El patio estaba en una semipenumbra. Teresa y ella habían encendido los faroles que colgaban de las paredes y el reflejo alcanzó a Mariana en el rostro.

Ojos de Miel —susurró el oficial enternecido.

Mariana se sonrojó ante tan inesperada declaración.

Ojos de Miel os llama toda Cartagena —corrigió rápidamente el alférez—. Desde el día que desembarcasteis, vuestra belleza y simpatía han calado hondo, y se refieren a vos como Ojos de Miel.

—Nosotras no hemos oído nada —respondió Mariana cohibida, pues nunca había sido el centro de tanta atención. En Sevilla no era nadie.

—Por supuesto, cuando los ojos miran, las bocas callan porque es imposible describiros.

Afortunadamente para Mariana, cuyo corazón había acelerado el ritmo al son de las palabras de don Gonzalo, Teresa apareció al frente del resto de los invitados y los guiaba hacia la puerta. Don Gonzalo se rehízo y, tomándole la mano, se la estrechó y se la llevó a los labios.

—Por favor, olvidad mis últimas palabras, aunque no mi sincero y desinteresado ofrecimiento en el caso de que vuestras expectativas no se vieran cumplidas. Y contad con esa visita a vuestra familia.

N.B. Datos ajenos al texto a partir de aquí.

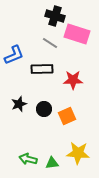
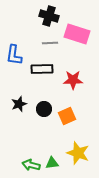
black cross: moved 6 px left
gray line: rotated 35 degrees counterclockwise
blue L-shape: rotated 120 degrees clockwise
yellow star: rotated 15 degrees clockwise
green arrow: moved 3 px right, 6 px down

Sin mediar una palabra más, se dio la media vuelta y siguió a sus compañeros. Cuando se fueron, las mujeres se aprestaron diligentemente a recoger la mesa en silencio.

Al tercer día, después de la cena, volvieron a subir a la torre de la iglesia, acompañadas por don Julián y algunos agustinos para presenciar la partida de la flota. Se habían sumado nuevos navíos de las cercanías y de la propia Cartagena para aprovechar la escolta hasta Portobelo. Mariana los vio levar anclas con cierta aprensión. Allí se iban unos amigos que habían sido como su familia. Se quedaba de nuevo sola. Luego se rió, cuando recordó que había sentido lo mismo al dejar Cádiz y, sin embargo, había conocido a aquellas personas que no olvidaría nunca, y había compartido con ellas el descubrimiento de unas nuevas tierras. En Cartagena encontraría gente así también. Como muestra tenía a don Julián que colgaba de su brazo. Pero sentía la partida. Era muy triste despedirse sin saber si en alguna ocasión se cruzarían de nuevo sus vidas. Teresa era diferente, hablaba sin cesar, se adaptaba rápidamente a los cambios, vivía el presente sin mirar atrás. La admiraba. Ella no podía vivir así, todo lo que sucedía a su alrededor dejaba su poso, amargo o dulce, pero irrumpía en su vida sin poder evitarlo y entraba a formar parte de su existencia.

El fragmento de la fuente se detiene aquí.